In writing the book it was far more of a problem knowing what to leave out than what to put in. At one point I considered writing a chapter about walking and eating, but on balance I thought this might be too peripheral. Now I’m not so sure.

I’ve been re-reading Dorothy Wordsworth’s journals, and I’m struck by the fact that she and William were as passionate about food as they were about walking.


The very first line of the Grasmere Journal, May 14 1800, runs, “Wm and John set off into Yorkshire after dinner at ½ past 2 o’clock – cold pork in their pockets.

And throughout her writings there are references combining food and walking.

16 March 1802 “I went & sate with W and walked backwards and forwards in the Orchard till dinner time – I broiled Beefsteaks.

And I think my favorite, November 28 1801, “Baking bread apple pies, & Giblet pie – a bad giblet pie – it was a most beautiful morning … The sun shone all day – but we never walked.” A bad pie and no walking was as worthy of mention as a good pie and a good walk.


Dorothy Wordsworth was born in 1771, a little under 200 years before me, but the vast majority of the food she mentions is perfectly familiar from growing up in Yorkshire childhood: gooseberry, rhubarb, tapioca, potted beef, parkin.
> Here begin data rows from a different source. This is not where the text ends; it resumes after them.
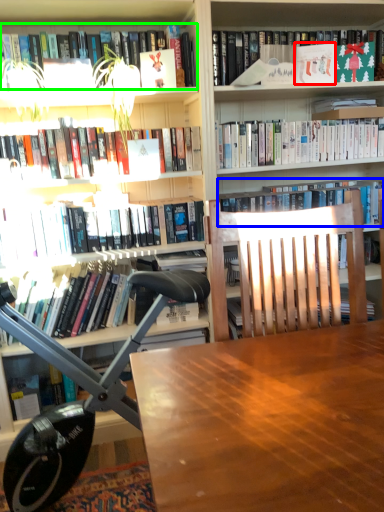 Question: Which object is the farthest from paperback book (highlighted by a red box)? Choose among these: book (highlighted by a blue box) or book (highlighted by a green box).

Choices:
 (A) book
 (B) book

Answer: (B) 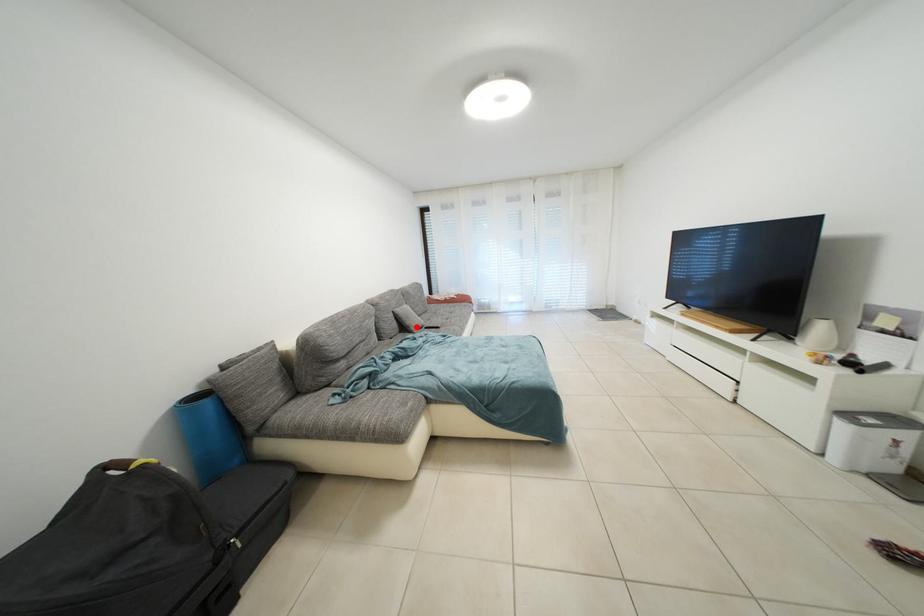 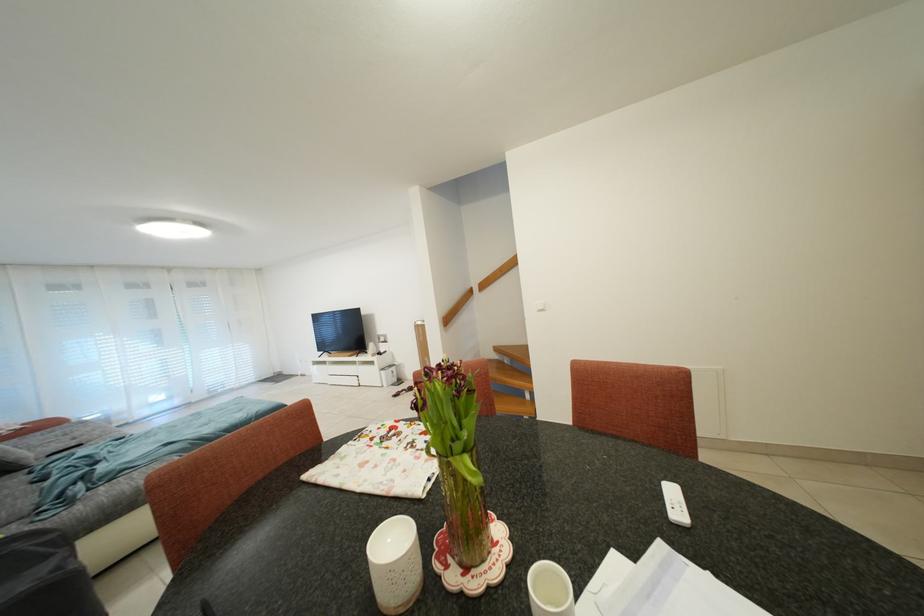 Where in the second image is the point corresponding to the highlighted location from the first image?

(19, 462)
However, if by some time traveling miracle Dorothy found herself in a modern English restaurant, say one in the Gordon Ramsay chain, would she even recognize some of the dishes as being food at all?
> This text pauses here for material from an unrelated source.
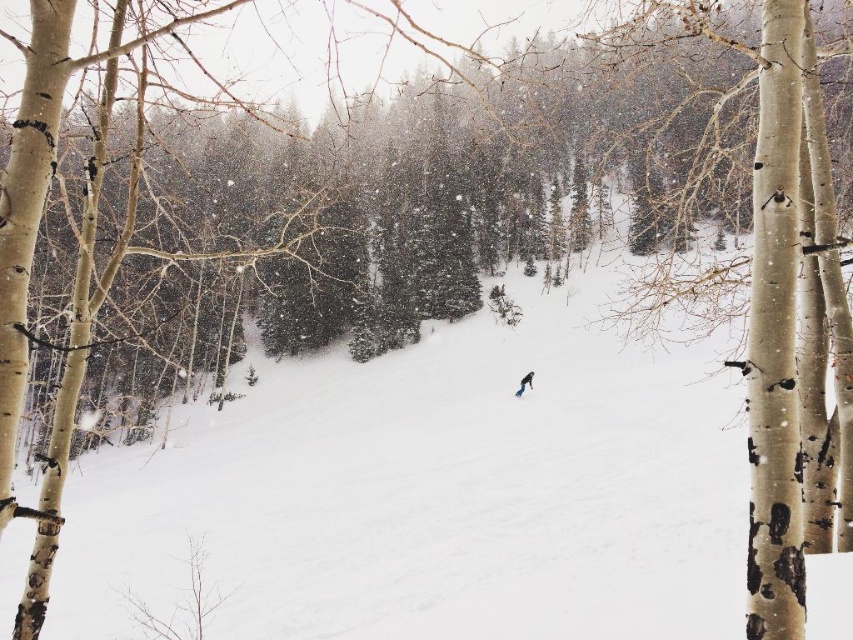 Is blue matte snowboard at center positioned in front of blue metallic ski at center?

No, blue matte snowboard at center is further to the viewer.

Between point (531, 384) and point (517, 394), which one is positioned in front?

Point (517, 394) is in front.

This screenshot has width=853, height=640. In order to click on blue matte snowboard at center in this screenshot , I will do `click(524, 384)`. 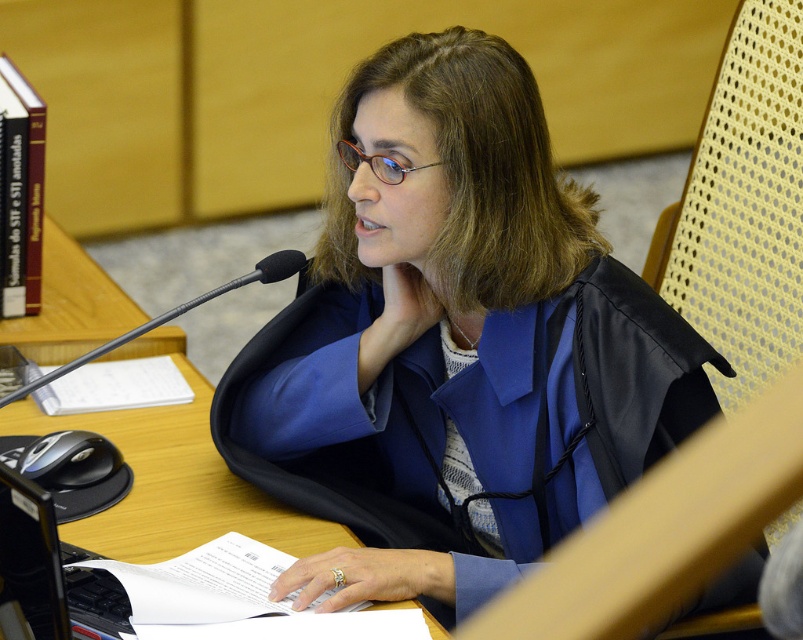 Question: In this image, where is blue fabric at center located relative to black matte microphone at center?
And looking at the menu mightn’t help her much either. What would she make of these items from the appetizer menu at Ramsay’s Maze?
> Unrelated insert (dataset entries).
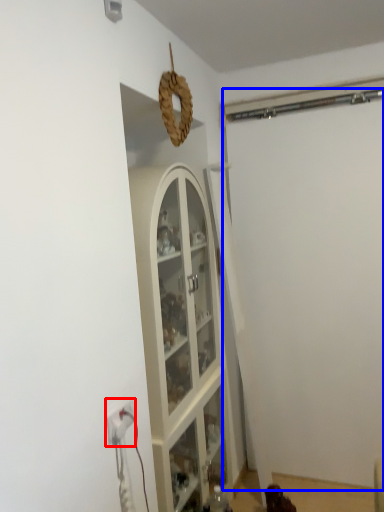 Question: Which of the following is the closest to the observer, electric outlet (highlighted by a red box) or garage door (highlighted by a blue box)?

Choices:
 (A) electric outlet
 (B) garage door

Answer: (A) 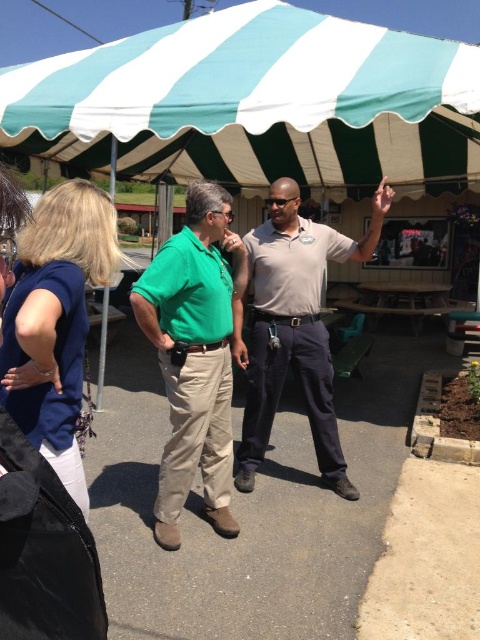 You are standing at the picnic area under the striped awning. There is a point marked at coordinates (x=255, y=100). Can you tell me what color the point is on?

The point at (x=255, y=100) is on the teal and white striped canopy at upper center, so the color at that point would be either teal or white depending on the stripe it lands on.

You are standing at the center of the picnic area under the striped awning. You want to find the green cotton shirt at center. Which direction should you look to locate it?

The green cotton shirt at center is located at point 0.558 on the x axis and 0.406 on the y axis, so you should look towards the center of the picnic area to find it. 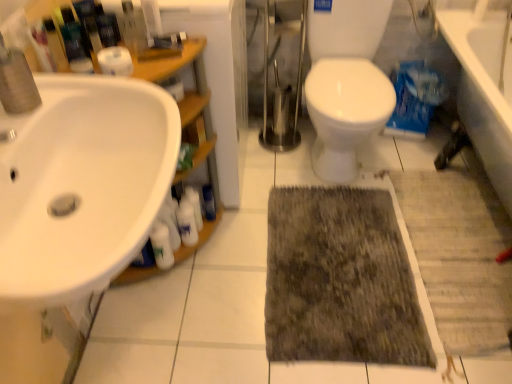 Question: From a real-world perspective, is white glossy bottle at center, which is the 1th toiletry in right-to-left order, physically located above or below white glossy sink at left?

Choices:
 (A) below
 (B) above

Answer: (A)

Question: In terms of size, does white glossy bottle at center, positioned as the 2th toiletry in left-to-right order, appear bigger or smaller than white glossy sink at left?

Choices:
 (A) small
 (B) big

Answer: (A)

Question: Which is nearer to the white glossy sink at left?

Choices:
 (A) white glossy bottle at center, which is the 1th toiletry in right-to-left order
 (B) dark gray shaggy rug at center
 (C) white glossy bottle at lower left, which appears as the second cleaning product when viewed from the left
 (D) white glossy bottle at lower left, positioned as the 1th toiletry in left-to-right order
 (E) white glossy bottle at lower left, which is the first cleaning product from left to right

Answer: (E)

Question: Considering the real-world distances, which object is closest to the dark gray shaggy rug at center?

Choices:
 (A) white glossy bottle at lower left, marked as the second toiletry in a right-to-left arrangement
 (B) white glossy bottle at lower left, marked as the second cleaning product in a right-to-left arrangement
 (C) white glossy bottle at center, which is the 1th toiletry in right-to-left order
 (D) white glossy bottle at lower left, acting as the 1th cleaning product starting from the right
 (E) white glossy sink at left

Answer: (D)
Crab salad, marinated golden beetroot, apple jelly, Bloody Mary sorbet.

Braised octopus, oxtail vinaigrette, dehydrated black olive, fine herbs and confit lemon.

Confit of wild mallard, raspberry gel, walnuts and compressed celery.

Now Maze is a very good restaurant and I think Dorothy would have enjoyed herself once she got over the future shock, but like me she might have thought to herself, isn’t it odd that food stays much the same for hundreds of years and then suddenly good food is nothing if it doesn’t involve a confit of this, a carpaccio of that, a velouté of the other.

She would also surely have noticed that none of these were exactly dishes she could put in her pocket and go out walking.

There seems to be some evidence that “giblet pie” was once a term for having sexual, though I don’t really think that’s what Dorothy had in mind.


“The Odd Index" by Stephen J. Spignesi includes it in his list of “Euphemisms for Sexual Intercourse” but frankly according to him just abut everything you can thing of is a euphemism for sexual intercourse. Here are just some of the food-related ones:

“Eat cauliflower. Eat hymeneal sweets. Feed the dummy. Get a belly full of marrow pudding. Get jack in the orchard. Get oats from someone. Give juice for jelly. Give pussy a taste of cream. Give someone a stab. Give someone the works. Have a bit of curly greens. Have a bit of fish. Have a bit of fun. Have a bit of giblet pie. Have a bit of pork. Have a bit of split mutton. Have a bit of sugar stick. Have a bit of summer cabbage. Have a hot roll with cream. Have a lady feast. Have hot pudding for supper. Have live sausage for supper. Hide the salami. Hide the sausage. Mix your peanut butter. Play hide the weenie. Rub bacons. Slip someone the hot beef injection. Spear the bearded clam. Suck the sugar-stick.”

He doesn’t include one of my favorite euphemisms, which includes sex, food (or at least herbs) and walking: to go for a stroll around the parsley patch.